Enhancing the experience Ruby GenAI chatbot

I led a UX evaluation of Ruby GenAI's beta feature for generating Help Center summaries to prepare it for broader release. Using a 5-day diary study with 6 participants and 17 interaction responses, followed by in-depth interviews, I uncovered 6 key pain points related to transparency, explainability, and personalization. To address these, I designed conversational improvements that enhanced the chatbot, boosting the KPI by 30.8%. Additionally, I identified 4 new use cases for Ruby AI integration, influencing the product strategy for the next two quarters. I designed an AI experience to automate and streamline support ticket creation, significantly improving the user experience.

DURATION

3 months

MY ROLE

UX Intern at Rubrik

METHODS

Diary Studies, Semi-Structured Interviews, Qualitative Analysis, Conversational Design, UX Design

Problem Statement

Through diary studies and user interviews with end users, I identified six key pain points, synthesized as follows:

Users perceived Ruby GenAI's response, "Sorry, I do not have sufficient information…" as a failure of the system to address their queries, creating an undesirable experience. This response discouraged users from continuing the conversation or providing additional context to refine results.

Additionally, I uncovered four use cases where integrating AI into user workflows could provide significant value. I focused on one use case, synthesized as follows:

Users faced frustration and inefficiency when creating a support case, as they had to manually re-enter contextual information already shared during troubleshooting with Ruby. This redundancy not only prolonged the process but also contributed to a poor overall user experience.

Goal

Solution

I redesigned the conversational flow of the Ruby GenAI chatbot to address key pain points and enhance the user experience. Additionally, I designed AI-driven solutions to simplify troubleshooting and automate support ticket creation, improving user experience.

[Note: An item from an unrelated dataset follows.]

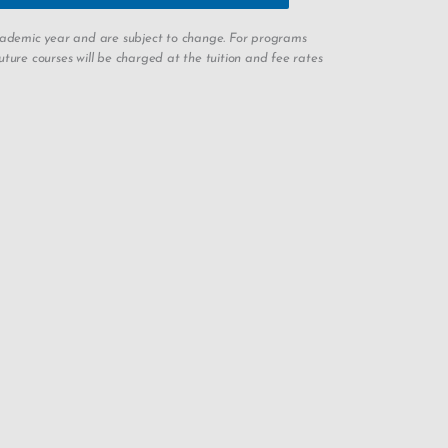
academic year and are subject to change. For programs
ture courses will be charged at the tuition and fee rates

Designed to automate & simplify support ticket creation process

Through an iterative design process, I developed a streamlined flow for automating support ticket creation, enhancing both efficiency and user experience.

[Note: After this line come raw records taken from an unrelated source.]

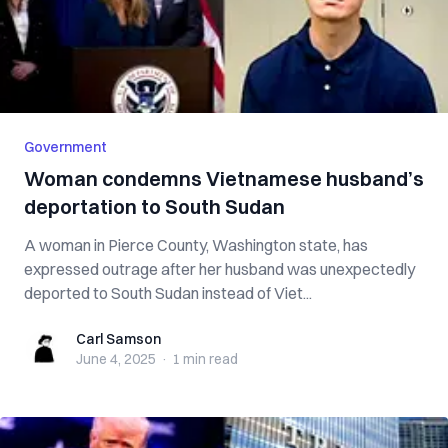
Government
Woman condemns Vietnamese husband’s
deportation to South Sudan
A woman in Pierce County, Washington state, has
expressed outrage after her husband was unexpectedly
deported to South Sudan instead of Viet...
Carl Samson
Carl Samson
June 4, 2025
·
1 min
read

15 seconds walkthrough of the solution

Design for transparency and explainability in Ruby’s response

Previously, Ruby responded with, "Sorry, I don’t have sufficient information," for the following use cases. I redesigned the conversation to improve clarity and user experience. Here's the updated version:

Requesting Information Ruby Can’t Access

Clearly communicate that Ruby cannot access personal information, reassuring users of their privacy and building trust.

Requesting a Feature, available in a
Higher Version

Highlight that the requested feature is unavailable in the current version but accessible in a higher version. Provide a clear CTA to explore upgrade options, aligning with business goals.

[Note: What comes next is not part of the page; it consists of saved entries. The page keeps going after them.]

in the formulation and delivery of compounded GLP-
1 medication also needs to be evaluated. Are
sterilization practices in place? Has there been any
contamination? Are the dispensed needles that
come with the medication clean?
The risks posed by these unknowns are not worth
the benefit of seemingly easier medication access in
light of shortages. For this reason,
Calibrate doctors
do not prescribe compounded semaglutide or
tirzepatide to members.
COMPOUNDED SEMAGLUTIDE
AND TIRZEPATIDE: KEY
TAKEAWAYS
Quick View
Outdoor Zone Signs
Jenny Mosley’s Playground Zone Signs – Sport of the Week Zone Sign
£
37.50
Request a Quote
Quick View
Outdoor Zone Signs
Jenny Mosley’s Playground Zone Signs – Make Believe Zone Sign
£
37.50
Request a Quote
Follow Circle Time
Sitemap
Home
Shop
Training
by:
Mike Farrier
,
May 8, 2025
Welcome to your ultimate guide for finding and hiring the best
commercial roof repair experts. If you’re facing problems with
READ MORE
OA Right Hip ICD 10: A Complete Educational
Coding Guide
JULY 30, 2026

Requesting a Non-Existent Feature

Inform users that the feature does not exist, and offer the option to share their request with the product team. Assure them their feedback is shared only with their consent, reinforcing trust.

Research

Objectives

Through all the 1:1, I synthesized following as the key objectives of my research.

Evaluate the UX of Ruby GenAI Chatbot

Assess users’ experiences and satisfaction with Ruby’s new beta feature in their daily workflows. The goal is to ensure the feature effectively supports tasks and delivers meaningful value before its wider release.

Identify use cases for AI Integration

Discover and prioritize additional use cases where AI integration in the product can add value for users. These insights will guide future development and enhance Ruby’s overall utility for Rubrik users.

Research Methodology

The evaluative research was structured into three key phases: Opening Interviews, Diary Studies, and Closing Interviews

Analysis

I used Dovetail to transcribe the interviews, which I then coded and analyzed to derive key findings. For the diary studies, I exported the data into Excel, where I conducted an in-depth analysis and developed follow-up questions for each participant's closing interview.

Findings

After synthesizing the data and generating findings and recommendations, I presented the insights to key stakeholders. The findings included:

Final Design

Leveraging research insights from the 'support ticket creation' use case, I iteratively refined and crafted the final design. Below is a comparison of the user flow before and after implementing the proposed solution.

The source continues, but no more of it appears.